The news has been greeted with disappointment by the carnival organisers, who have argued visitors will not be able to rely on businesses along the carnival route allowing them to use their facilities.

Chris Hocking, one of the carnival’s non-executive directors, expressed his concerns in a formal question submitted ahead of the full council meeting held in Bridgwater on Tuesday (February 20).

He said: “Many visitors to the carnival stay overnight, or longer, throughout the Somerset area boosting trade for the hospitality industry and retailers at a time of year when trade is at its lowest.

“With such a massive increase in revenue for so many Somerset businesses, we were extremely disappointed to learn that Somerset Council intends to remove, in its entirety, the very small annual grant which we previously received from the former Sedgemoor District Council.”

Bridgwater Mercury: Chris Hocking.Chris Hocking. (Image: Daniel Mumby)

Of the £16,000 that was previously provided, £9,000 was allocated to the hiring of portable toilets and £7,000 was set aside for “barrier protection for open spaces along the Bridgwater Carnival procession route”.

The carnival procession begins on the A39 Bath Road near the junction with Parkway, moves down the A38 Broadway and turns onto St. Mary Street, winding around Cornhill and terminating on Mount Street near the Northgate Yard complex.

Mr Hocking said that removing the portable toilets would leave carnival patrons relying on the goodwill of local businesses.

He said: “Without the additional portable toilets which we spread across various locations along the parade route, the general public would be obliged to seek the goodwill of public house landlords and/or restaurants for use of their facilities.

“This is not always forthcoming, and therefore the portable toilets play an important and essential role in the comfort of the vast crowd whilst ensuring that the environment is not damaged in any manner.

“Likewise, barriers play an important role in maintaining safety and comfort for our many visitors.
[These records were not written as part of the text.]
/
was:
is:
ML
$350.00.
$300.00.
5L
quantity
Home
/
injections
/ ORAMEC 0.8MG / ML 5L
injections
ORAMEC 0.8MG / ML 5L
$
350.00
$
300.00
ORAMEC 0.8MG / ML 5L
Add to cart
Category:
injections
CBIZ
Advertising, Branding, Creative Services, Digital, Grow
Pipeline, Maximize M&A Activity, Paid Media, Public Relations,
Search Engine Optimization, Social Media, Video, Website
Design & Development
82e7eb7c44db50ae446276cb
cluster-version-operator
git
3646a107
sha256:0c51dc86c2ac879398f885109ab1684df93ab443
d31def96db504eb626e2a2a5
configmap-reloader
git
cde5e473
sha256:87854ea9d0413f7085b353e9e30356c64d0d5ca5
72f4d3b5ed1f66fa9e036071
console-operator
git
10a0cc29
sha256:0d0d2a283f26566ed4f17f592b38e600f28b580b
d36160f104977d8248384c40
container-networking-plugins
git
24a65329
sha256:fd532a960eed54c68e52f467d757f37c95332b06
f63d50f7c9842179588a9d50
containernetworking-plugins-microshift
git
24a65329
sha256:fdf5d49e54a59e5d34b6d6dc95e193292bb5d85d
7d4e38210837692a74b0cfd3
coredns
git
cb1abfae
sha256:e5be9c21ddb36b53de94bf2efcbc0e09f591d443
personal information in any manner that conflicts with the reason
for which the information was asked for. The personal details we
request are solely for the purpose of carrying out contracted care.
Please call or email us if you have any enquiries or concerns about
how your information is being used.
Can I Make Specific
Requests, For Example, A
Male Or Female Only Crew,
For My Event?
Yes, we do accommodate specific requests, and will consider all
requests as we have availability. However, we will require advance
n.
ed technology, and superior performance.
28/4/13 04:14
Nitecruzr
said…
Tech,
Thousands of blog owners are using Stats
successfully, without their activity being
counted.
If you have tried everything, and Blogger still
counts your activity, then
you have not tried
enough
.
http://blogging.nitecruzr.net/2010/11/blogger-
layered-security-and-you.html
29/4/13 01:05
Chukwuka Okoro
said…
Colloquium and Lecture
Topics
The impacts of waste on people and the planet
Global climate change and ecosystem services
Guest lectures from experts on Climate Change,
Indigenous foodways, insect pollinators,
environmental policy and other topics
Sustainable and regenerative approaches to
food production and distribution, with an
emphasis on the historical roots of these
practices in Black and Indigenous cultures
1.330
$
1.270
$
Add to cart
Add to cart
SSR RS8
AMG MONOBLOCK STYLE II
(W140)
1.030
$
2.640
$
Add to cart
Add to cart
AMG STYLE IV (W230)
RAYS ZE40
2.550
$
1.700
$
With crowds standing ten or 12 deep in places to view the parade, the barriers maintain a safe distance between them and the massive spectacular carnival carts taking part in the parade.

“Barriers assist our marshals in delivering a very safe environment for the benefit of the public and participants.”

In addition to attracting high numbers of visitors in person, the carnival procession is live-streamed to an average of 50,000 people around the world every year.

Mr Hocking said that removing the toilets and barriers risked significant reputational damage to one of Somerset’s main tourist attractions.

He said: “Somerset is a beautiful county and we are delighted that, during our carnival season, so many thousands of people are able to see for themselves what a wonderful region this is to visit, work and live.

“It would be a great disappointment if visitors were given the impression that the local authority cared little for the safety and comfort of the community through their lack of funding for such essential equipment.

“The grant we are seeking is extremely small within the context of the council’s annual budget – yet the rewards would be high in terms of tourism and community engagement.”

Councillor Federica Smith-Roberts, portfolio holder for communities, housing and culture, said the council had to make numerous difficult decisions in order to pass a balanced budget and avoid declaring effective bankruptcy.

She said: “It is very disappointing that we are having to consider savings such as these, and especially where there has been such a long history of council support.

“We are, however, required to consider any and all options that help the council meet its statutory obligations for the most vulnerable in our communities.”

Bridgwater Town Council has taken on responsibility for the carnival clean-up and the public toilets within Blake Gardens as part of its annual budget, which has approved in early-February.

As part of the Bridgwater town deal (which has been protected as part of Somerset Council’s approved capital programme), the carnival’s current production and storage space on Carnival Way (off the A38 Bristol Road) is being given a new lease of life through a £4.25m project, of which £3m will come directly from the town deal.

The project is being carefully staged to avoid disruption to the carnival itself, with construction expected to begin after this year event concludes in November 2024.

Speaking at a drop-in event in October 2023, Mr Hocking said: “Ten of our clubs currently build on this site, and the building are currently very much in a derelict state.

“This project will enable us to redevelop the site and put up new industrial units so that carnival clubs can build in a much safer and more comfortable environment, allowing them to attract new members.”